**WORK TO COMPLETE:** Starting with the line that contains "2026-05-26 15:48", repeat exactly every line through the last one in the records below, and leave out the pictures.
[Opening RECORDED DATA section]
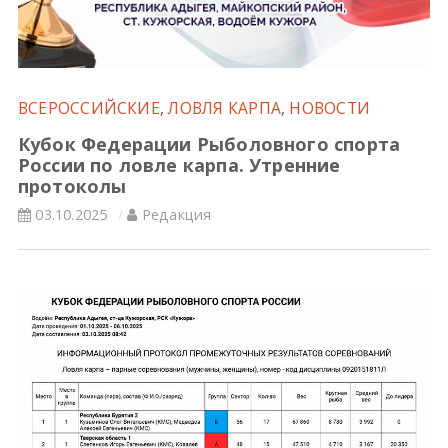
Всероссийские правила
Судейские документы
ВСЕРОССИЙСКИЕ
,
ЛОВЛЯ КАРПА
,
НОВОСТИ
Кубок Федерации Рыболовного спорта
России по ловле карпа. Утренние
протоколы
03.10.2025
Редакция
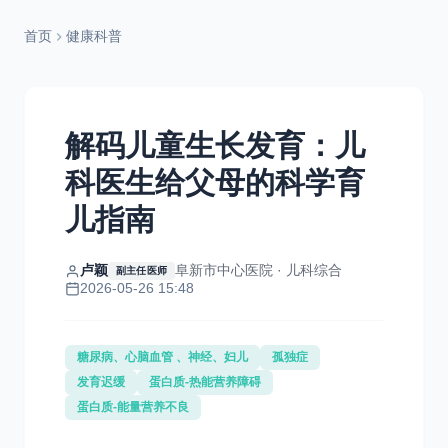
首页
健康科普
解码儿童生长发育：儿
科医生给父母的科学育
儿指南
卢颖
阜新市中心医院 · 儿科综合
副主任医师
2026-05-26 15:48
糖尿病、心脑血管 、神经、妇儿
孤独症
发育迟缓
蛋白质-热能营养障碍
蛋白质-能量营养不良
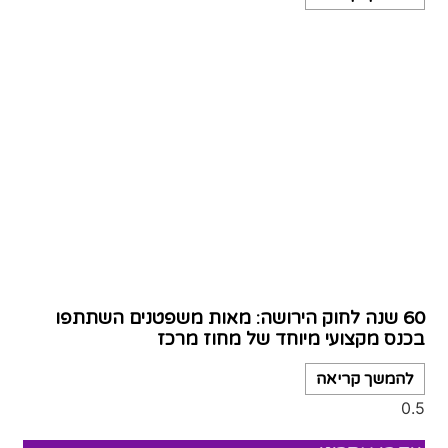
60 שנה לחוק הירושה: מאות משפטנים השתתפו
בכנס מקצועי מיוחד של מחוז מרכז
להמשך קריאה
[Closing RECORDED DATA section]
**OUTPUT OF THE TASK:**
2026-05-26 15:48
糖尿病、心脑血管 、神经、妇儿
孤独症
发育迟缓
蛋白质-热能营养障碍
蛋白质-能量营养不良
60 שנה לחוק הירושה: מאות משפטנים השתתפו
בכנס מקצועי מיוחד של מחוז מרכז
להמשך קריאה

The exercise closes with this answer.